No, I don't know...it could be down for maintenance, but 'The GCGF has been taken offline." is not the usual message you see when that happens."


This????


----------



## Mac the Knife (Nov 29, 2009)

*Gcgf*

I hope its not gone ,It was a great site for all kinds of info ,reloading, shooting, hunting . BUMMER! I will miss it.


----------



## bigbulls (Mar 12, 2008)

jack2 said:


> i read on another forum that the atf is taking over and told them to cease operations immediately.
> ?????
> 
> jack


What forum would that be?


----------



## rsekerka73 (Jun 17, 2009)

I would like to know the same thing. I really don't think it was shut down from a few bad apples the bunch. There were other things going on that were not fully disclosed, if you read some of the posts made by him, you might get the idea. All I can say is 50 percent. Just a thought?

Robert


----------



## welldoya (Oct 5, 2007)

I don't know the reason for the shut down but just heard from somebody in the know that it will be back up on Monday. That's great to hear.


----------



## Redlovingal' (Apr 28, 2015)

I just spoke with a good friend of Ian who told me that he shut down the site because of people who kept emailing him criticizing how he's running the forum and also because of the threads that kept getting out of hand.

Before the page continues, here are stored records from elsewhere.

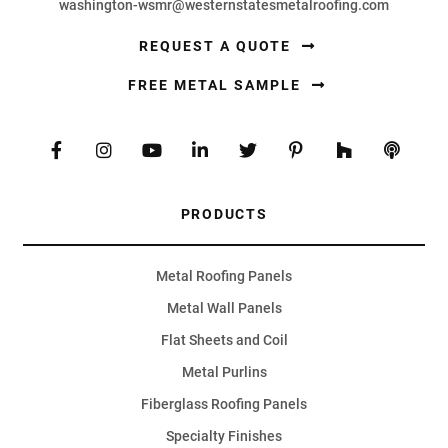
washington-wsmr@westernstatesmetalroofing.com
REQUEST A QUOTE
FREE METAL SAMPLE
PRODUCTS
Metal Roofing Panels
Metal Wall Panels
Flat Sheets and Coil
Metal Purlins
Fiberglass Roofing Panels
Specialty Finishes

The site will be back up, no set date but when it comes back the off topic section will be removed and also there will be more rules and restrictions.


----------



## welldoya (Oct 5, 2007)

Give the offenders one warning. Then ban 'em.


----------



## bigbulls (Mar 12, 2008)

Redlovingal' said:


> I just spoke with a good friend of Ian who told me that he shut down the site because of people who kept emailing him criticizing how he's running the forum and also because of the threads that kept getting out of hand. The site will be back up, no set date but when it comes back the off topic section will be removed and also there will be more rules and restrictions.


So basically a few ninny babies went crying to mama.

I was on there every day and didn't see what any one had to go running to Ian about. If this is the case then some people really need to get some thicker skin because the GCGF was probably the mildest gun forum I've been a member of.


----------



## TennJeep1618 (Apr 19, 2015)

GCGF was "turned off" yesterday morning. I'm fairly certain that it will be back up sooner than later. If/when it comes back up, there will be some changes. 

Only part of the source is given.